Aspectos destacados clave

  • Assumption of risk in Washington means a person knowingly and voluntarily accepts the risks of an activity, limiting legal claims.
  • They consist of primary, secondary, express, and implied risks. All this covers risks that lie in an activity, for that matter, sports events.
  • This kind of defense is generally possible within the realm of personal injuries, such as in skiing, football, or sports where some inherent risks are involved.
  • Russell & Hill establish that no defense is adequate for predictable risks, recklessness, injuries, and the absence of informed consent.

Assumption of risk in Washington means a person may be prevented from recovering damages if they knowingly and voluntarily accept the risks of a dangerous activity. In most cases, this is common in sports and physical activities, such as football, skiing, and contact sports, where some injuries are deemed normal and expected.

But if the party knows the risk and still wants to take it, then the Washington courts may decide the party assumed the risk, which means the party may not be able to collect for the injury. The defense does not apply if the risk is Reckless, Intentional, or Hidden. The defense may be express or implied from action and may be classified as Primary or Secondary.

En Russell & Hill, PLLC, we help injured clients understand these rules and protect their rights.

What is Assumption of Risk?

The assumption of risk definition in Washington is simple: it applies to those situations where a party may preclude recovery based on the known and voluntary assumption of the risk attendant to the known dangers associated with the hazardous activity.

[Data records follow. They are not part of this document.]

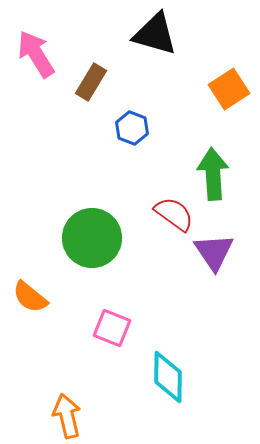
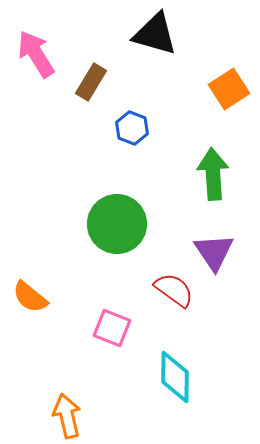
red semicircle: moved 76 px down
green circle: moved 25 px right, 14 px up
cyan diamond: moved 7 px right
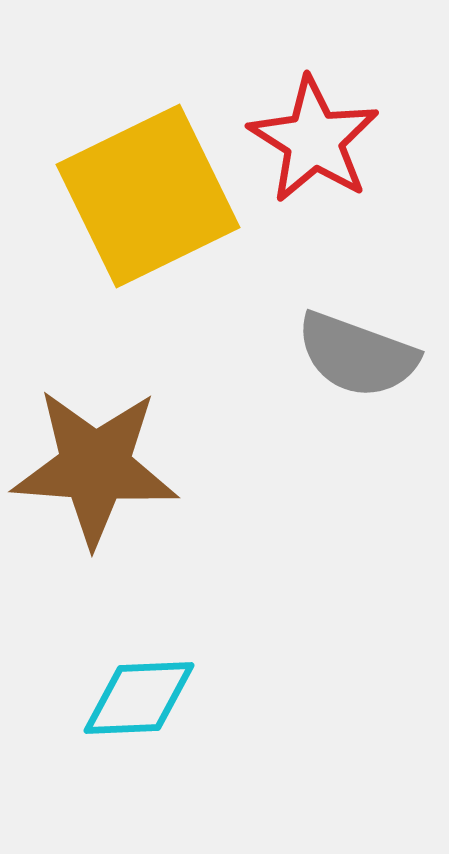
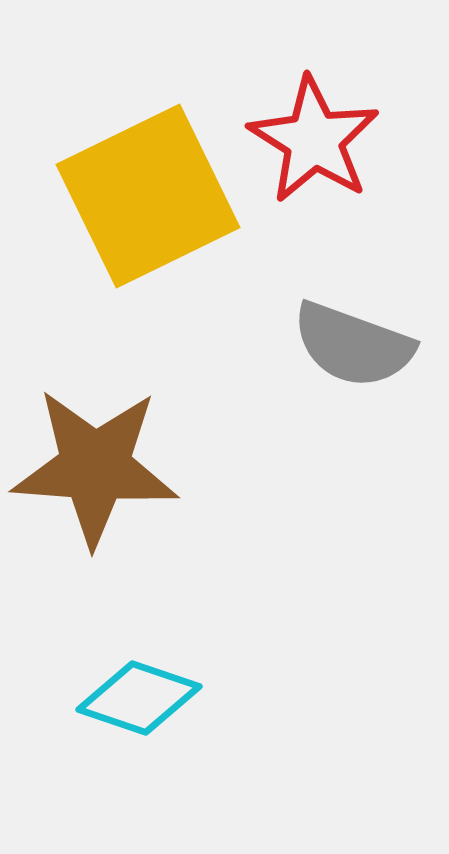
gray semicircle: moved 4 px left, 10 px up
cyan diamond: rotated 21 degrees clockwise
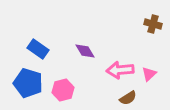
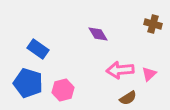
purple diamond: moved 13 px right, 17 px up
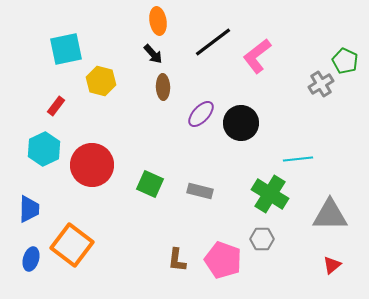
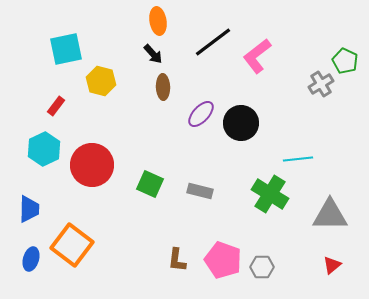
gray hexagon: moved 28 px down
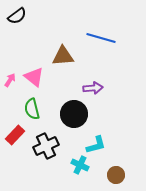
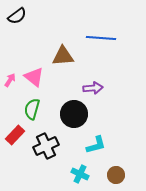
blue line: rotated 12 degrees counterclockwise
green semicircle: rotated 30 degrees clockwise
cyan cross: moved 9 px down
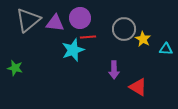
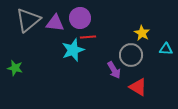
gray circle: moved 7 px right, 26 px down
yellow star: moved 1 px left, 6 px up
purple arrow: rotated 30 degrees counterclockwise
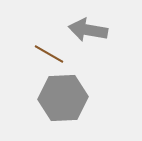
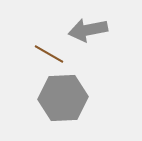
gray arrow: rotated 21 degrees counterclockwise
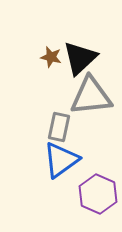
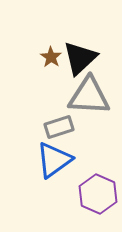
brown star: rotated 20 degrees clockwise
gray triangle: moved 2 px left; rotated 9 degrees clockwise
gray rectangle: rotated 60 degrees clockwise
blue triangle: moved 7 px left
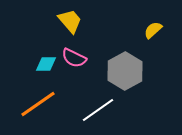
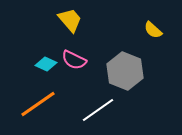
yellow trapezoid: moved 1 px up
yellow semicircle: rotated 96 degrees counterclockwise
pink semicircle: moved 2 px down
cyan diamond: rotated 25 degrees clockwise
gray hexagon: rotated 9 degrees counterclockwise
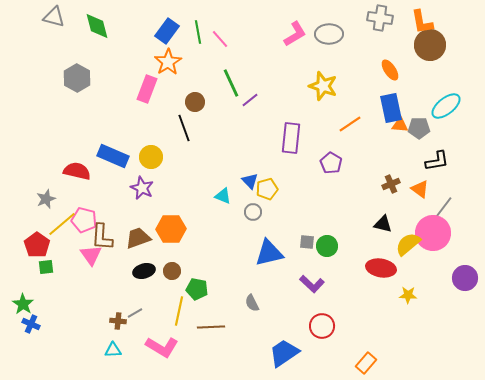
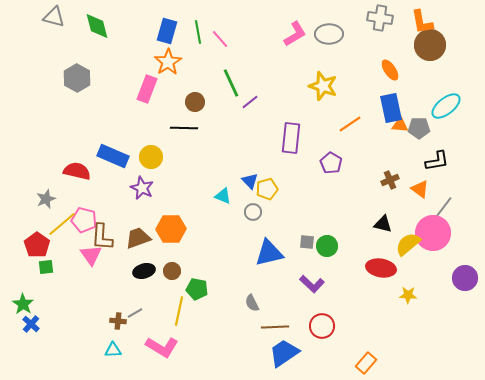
blue rectangle at (167, 31): rotated 20 degrees counterclockwise
purple line at (250, 100): moved 2 px down
black line at (184, 128): rotated 68 degrees counterclockwise
brown cross at (391, 184): moved 1 px left, 4 px up
blue cross at (31, 324): rotated 18 degrees clockwise
brown line at (211, 327): moved 64 px right
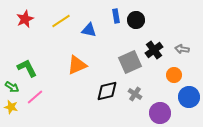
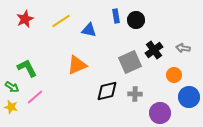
gray arrow: moved 1 px right, 1 px up
gray cross: rotated 32 degrees counterclockwise
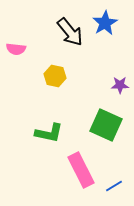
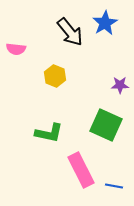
yellow hexagon: rotated 10 degrees clockwise
blue line: rotated 42 degrees clockwise
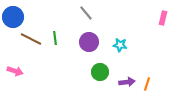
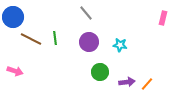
orange line: rotated 24 degrees clockwise
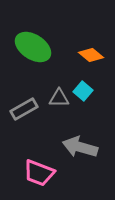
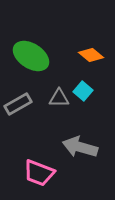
green ellipse: moved 2 px left, 9 px down
gray rectangle: moved 6 px left, 5 px up
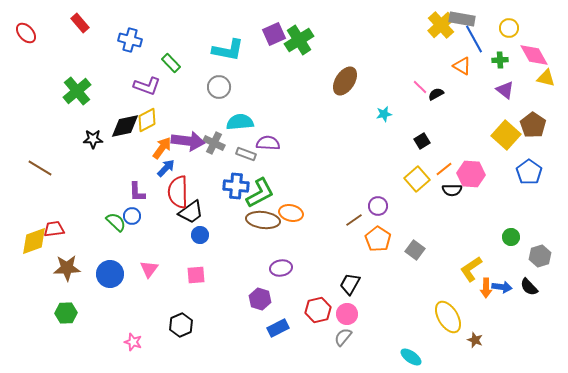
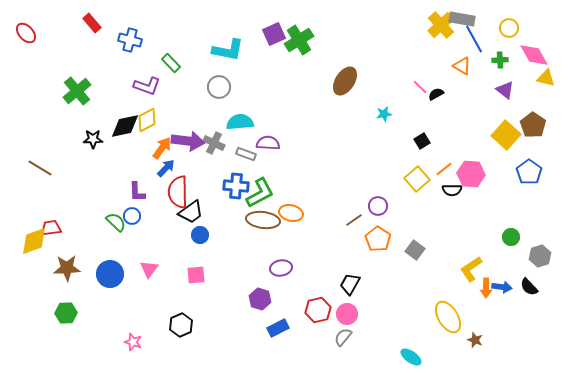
red rectangle at (80, 23): moved 12 px right
red trapezoid at (54, 229): moved 3 px left, 1 px up
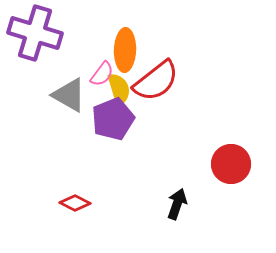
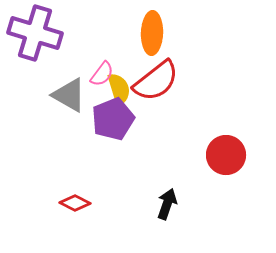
orange ellipse: moved 27 px right, 17 px up
red circle: moved 5 px left, 9 px up
black arrow: moved 10 px left
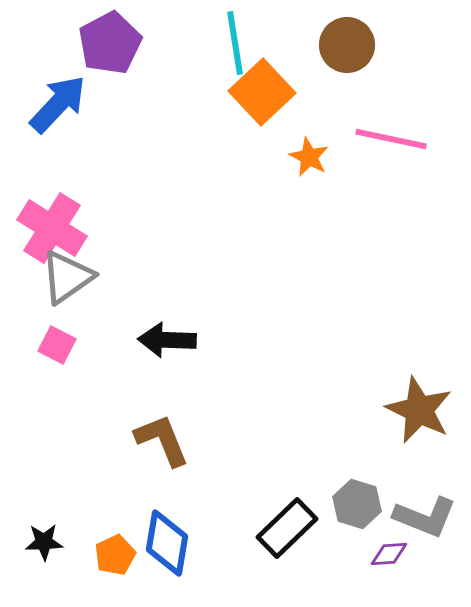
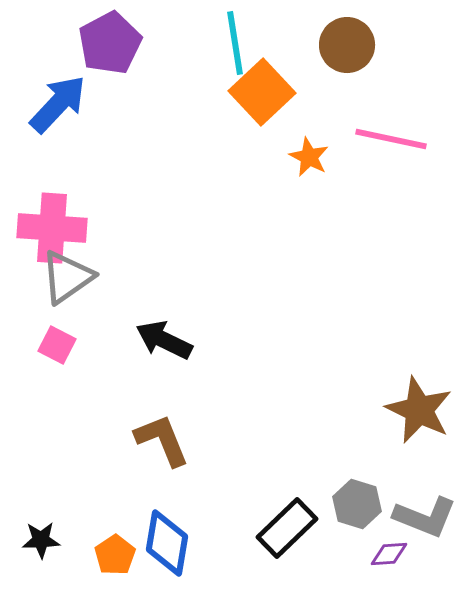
pink cross: rotated 28 degrees counterclockwise
black arrow: moved 3 px left; rotated 24 degrees clockwise
black star: moved 3 px left, 2 px up
orange pentagon: rotated 9 degrees counterclockwise
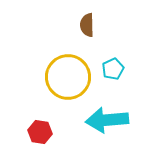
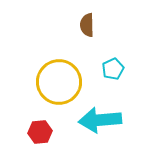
yellow circle: moved 9 px left, 5 px down
cyan arrow: moved 7 px left
red hexagon: rotated 15 degrees counterclockwise
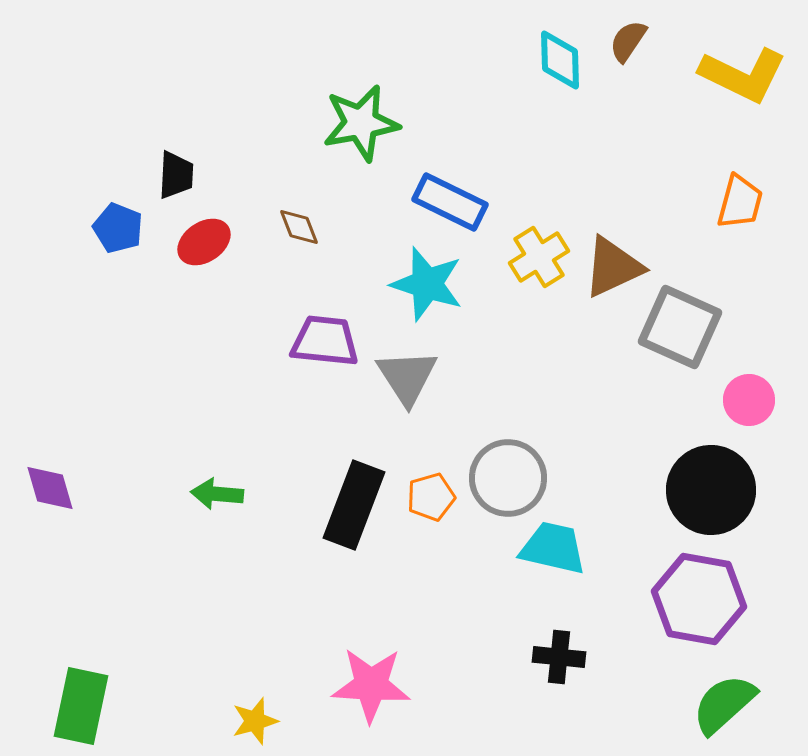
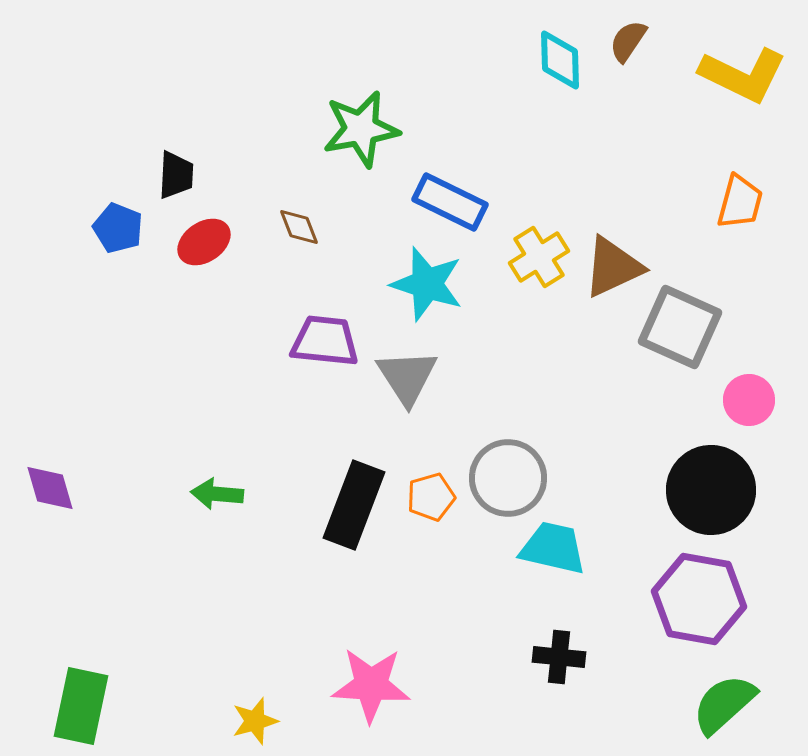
green star: moved 6 px down
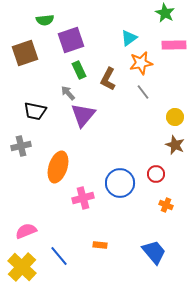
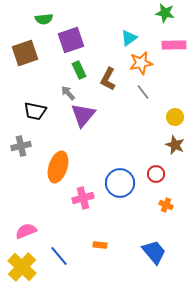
green star: rotated 18 degrees counterclockwise
green semicircle: moved 1 px left, 1 px up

In my practice as a abogado de lesiones personales, I have seen the defense of assumption of the risk be used in sports and physical activities. For example, if an individual is participating in a sport such as football and/or skiing and is injured in the normal course of the activity, the courts in the state of Washington may find the assumption of the risk defense to be applicable.

Note, however, that the assumption of risk does not extend to reckless conduct, hidden dangers, and risks beyond the ordinary scope of the activity that can and will be avoided. A mastery of this concept can make a huge difference in a case where you are potentially being sued. 

What Is an Example of a Risk Assumption?

Regarding the assumed risk in Washington, the courts examine whether there is knowledge of the risk beforehand.

One of the best examples of this doctrine was from the Washington Supreme Court case of Perry v. Seattle School District (1965). In this case, a bystander was injured by the impact of a player being knocked out of bounds into her at a high school football game. Here, it was held that the plaintiff was seeking to attend the game and voluntarily placed herself within the area of possible injury.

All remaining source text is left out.